Currently you have two choices: restart the cluster (`kube-down.sh` and then `kube-up.sh` again), or before
running `kube-up.sh` set the environment variable `ALLOWED_NOTREADY_NODES` to whatever value you feel comfortable
with. This will allow `kube-up.sh` to succeed with fewer than `NUM_NODES` coming up. Depending on the
reason for the failure, those additional nodes may join later or the cluster may remain at a size of
`NUM_NODES - ALLOWED_NOTREADY_NODES`.
`VerticalPodAutoscaler` is a custom resource that you can deploy into your cluster
to help you manage resource requests and limits for pods.
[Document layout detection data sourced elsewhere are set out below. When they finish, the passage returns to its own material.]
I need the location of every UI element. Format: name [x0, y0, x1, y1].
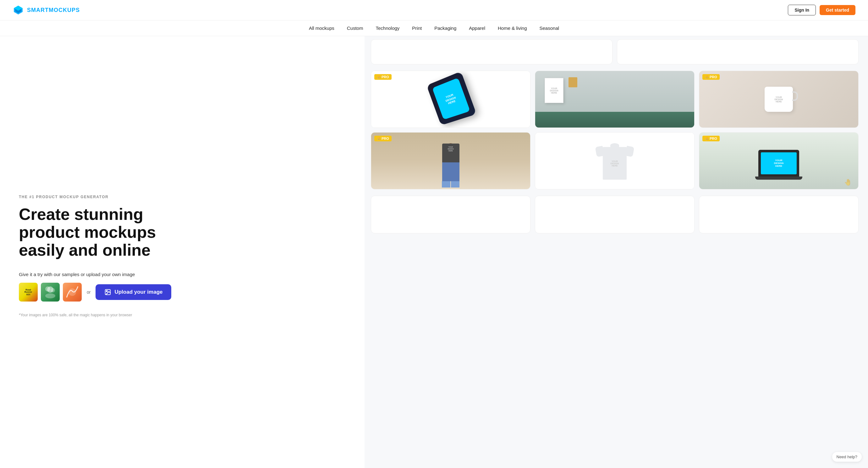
bottom-partial-row — [368, 196, 862, 240]
sample-thumb-3[interactable] — [63, 283, 82, 302]
hero-subtitle: THE #1 PRODUCT MOCKUP GENERATOR — [19, 195, 346, 199]
logo-icon — [12, 4, 24, 16]
bottom-card-3[interactable] — [699, 196, 859, 233]
hand-icon: 🤚 — [844, 178, 852, 186]
nav-item-home-living[interactable]: Home & living — [498, 26, 527, 31]
main-content: THE #1 PRODUCT MOCKUP GENERATOR Create s… — [0, 36, 868, 468]
hero-section: THE #1 PRODUCT MOCKUP GENERATOR Create s… — [0, 36, 365, 468]
hero-disclaimer: *Your images are 100% safe, all the magi… — [19, 313, 346, 317]
crown-icon: 👑 — [377, 75, 380, 79]
person-figure: YOURDESIGNHERE — [442, 133, 460, 189]
getstarted-button[interactable]: Get started — [819, 5, 856, 15]
mockup-grid: 👑 PRO YOURDESIGNHERE YOURDESIGNHERE — [368, 64, 862, 196]
bottom-card-2[interactable] — [535, 196, 694, 233]
logo[interactable]: SMARTMOCKUPS — [12, 4, 80, 16]
laptop-illustration: YOURDESIGNHERE — [755, 150, 802, 180]
crown-icon-mug: 👑 — [705, 75, 709, 79]
laptop-area: 👑 PRO YOURDESIGNHERE 🤚 — [699, 133, 858, 189]
crown-icon-laptop: 👑 — [705, 137, 709, 140]
mug-illustration: YOURDESIGNHERE — [765, 87, 793, 112]
header-actions: Sign In Get started — [788, 5, 856, 15]
hero-title-line2: product mockups — [19, 223, 156, 241]
bottom-card-1[interactable] — [371, 196, 530, 233]
svg-point-5 — [45, 287, 50, 292]
nav-item-seasonal[interactable]: Seasonal — [539, 26, 559, 31]
hero-title-line3: easily and online — [19, 241, 151, 259]
svg-point-6 — [51, 288, 55, 293]
nav-item-custom[interactable]: Custom — [347, 26, 363, 31]
nav-item-technology[interactable]: Technology — [376, 26, 399, 31]
pro-badge-laptop: 👑 PRO — [702, 136, 720, 141]
poster-room-area: YOURDESIGNHERE — [535, 71, 694, 128]
sample-thumb-1[interactable]: RoadRunnerGO! — [19, 283, 38, 302]
pro-badge-phone: 👑 PRO — [374, 74, 392, 80]
nav-item-apparel[interactable]: Apparel — [469, 26, 485, 31]
partial-card-2[interactable] — [617, 39, 859, 64]
hero-title: Create stunning product mockups easily a… — [19, 205, 346, 260]
partial-card-1[interactable] — [371, 39, 613, 64]
signin-button[interactable]: Sign In — [788, 5, 816, 15]
laptop-screen: YOURDESIGNHERE — [761, 152, 797, 174]
nav-item-print[interactable]: Print — [412, 26, 422, 31]
sample-or-label: or — [87, 290, 91, 295]
phone-illustration: YOURDESIGNHERE — [427, 71, 476, 125]
svg-point-9 — [106, 291, 107, 292]
nav-item-packaging[interactable]: Packaging — [434, 26, 456, 31]
phone-screen: YOURDESIGNHERE — [432, 77, 470, 120]
nav-item-all-mockups[interactable]: All mockups — [309, 26, 334, 31]
upload-label: Upload your image — [114, 289, 162, 295]
top-partial-cards — [368, 36, 862, 64]
mockup-area: 👑 PRO YOURDESIGNHERE YOURDESIGNHERE — [365, 36, 868, 468]
pro-badge-mug: 👑 PRO — [702, 74, 720, 80]
hero-title-line1: Create stunning — [19, 205, 143, 223]
main-nav: All mockups Custom Technology Print Pack… — [0, 21, 868, 36]
mockup-card-laptop[interactable]: 👑 PRO YOURDESIGNHERE 🤚 — [699, 132, 859, 190]
hero-try-text: Give it a try with our samples or upload… — [19, 272, 346, 277]
svg-point-4 — [45, 293, 55, 298]
need-help-button[interactable]: Need help? — [832, 452, 862, 462]
svg-point-7 — [68, 288, 76, 296]
mockup-card-poster-room[interactable]: YOURDESIGNHERE — [535, 71, 694, 128]
tshirt-flat-area: YOURDESIGNHERE — [535, 133, 694, 189]
upload-icon — [104, 289, 111, 296]
tshirt-illustration: YOURDESIGNHERE — [596, 139, 633, 183]
hero-samples-row: RoadRunnerGO! or — [19, 283, 346, 302]
mug-mockup-area: 👑 PRO YOURDESIGNHERE — [699, 71, 858, 128]
sample-thumb-2[interactable] — [41, 283, 60, 302]
mockup-card-phone[interactable]: 👑 PRO YOURDESIGNHERE — [371, 71, 530, 128]
upload-button[interactable]: Upload your image — [96, 284, 171, 300]
logo-text: SMARTMOCKUPS — [27, 7, 80, 13]
person-tshirt-area: 👑 PRO YOURDESIGNHERE — [371, 133, 530, 189]
phone-mockup-area: 👑 PRO YOURDESIGNHERE — [371, 71, 530, 128]
mockup-card-person-tshirt[interactable]: 👑 PRO YOURDESIGNHERE — [371, 132, 530, 190]
mockup-card-tshirt-flat[interactable]: YOURDESIGNHERE — [535, 132, 694, 190]
pro-badge-person: 👑 PRO — [374, 136, 392, 141]
header: SMARTMOCKUPS Sign In Get started — [0, 0, 868, 21]
mockup-card-mug[interactable]: 👑 PRO YOURDESIGNHERE — [699, 71, 859, 128]
crown-icon-person: 👑 — [377, 137, 380, 140]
Visit [Vertical Pod Autoscaler](https://github.com/kubernetes/autoscaler/tree/master/vertical-pod-autoscaler#readme)
to learn more about `VerticalPodAutoscaler` and how you can use it to scale cluster
components, including cluster-critical addons.
The [cluster autoscaler](https://github.com/kubernetes/autoscaler/tree/master/cluster-autoscaler#readme)
integrates with a number of cloud providers to help you run the right number of
nodes for the level of resource demand in your cluster.